** Opening DATA TO EXAMINE block **

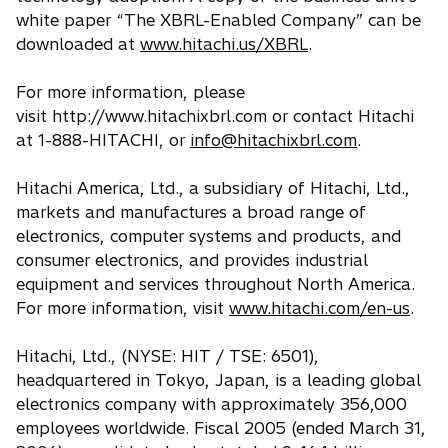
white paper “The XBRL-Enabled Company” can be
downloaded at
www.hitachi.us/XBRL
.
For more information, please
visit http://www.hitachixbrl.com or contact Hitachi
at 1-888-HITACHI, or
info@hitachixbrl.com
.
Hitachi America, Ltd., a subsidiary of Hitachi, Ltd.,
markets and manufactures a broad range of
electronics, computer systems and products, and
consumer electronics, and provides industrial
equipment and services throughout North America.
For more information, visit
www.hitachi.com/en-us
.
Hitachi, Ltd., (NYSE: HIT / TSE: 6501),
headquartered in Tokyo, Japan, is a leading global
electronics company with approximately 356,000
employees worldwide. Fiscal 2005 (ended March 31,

** Closing DATA TO EXAMINE block **
** Opening DATA TO EXAMINE block **

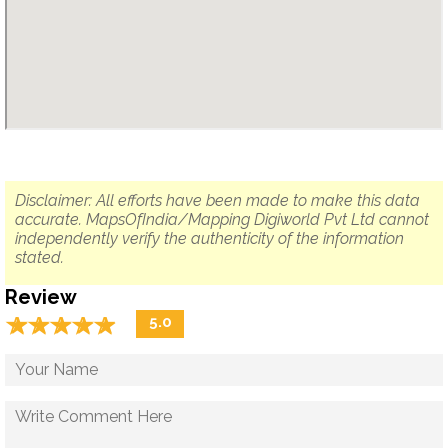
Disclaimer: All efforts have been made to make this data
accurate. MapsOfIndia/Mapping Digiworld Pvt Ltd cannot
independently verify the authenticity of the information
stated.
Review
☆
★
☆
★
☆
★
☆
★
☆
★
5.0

** Closing DATA TO EXAMINE block **

--- YOUR ASSIGNMENT ---
The response should be the listing above, limited to the lines between the one holding "For more information, visit" and the one holding "employees worldwide. Fiscal", inclusive, reproduced exactly.

--- RESPONSE BOX ---
For more information, visit
www.hitachi.com/en-us
.
Hitachi, Ltd., (NYSE: HIT / TSE: 6501),
headquartered in Tokyo, Japan, is a leading global
electronics company with approximately 356,000
employees worldwide. Fiscal 2005 (ended March 31,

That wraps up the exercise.